◆ Work item: Look in the material below for the line holding "Paris - Eiffel". Set it down exactly, with each later line up to and including the line holding "Paris evening".

◆ Data shown:
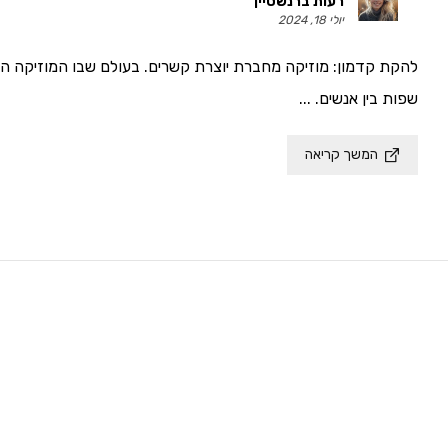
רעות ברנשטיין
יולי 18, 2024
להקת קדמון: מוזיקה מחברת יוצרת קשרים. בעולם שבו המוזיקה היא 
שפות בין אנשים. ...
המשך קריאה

---

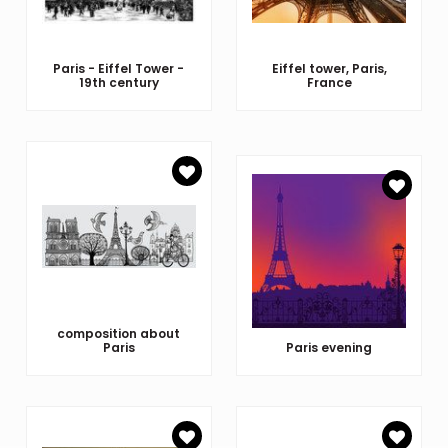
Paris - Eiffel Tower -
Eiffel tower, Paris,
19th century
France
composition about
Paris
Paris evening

◆ Final answer:
Paris - Eiffel Tower -
Eiffel tower, Paris,
19th century
France
composition about
Paris
Paris evening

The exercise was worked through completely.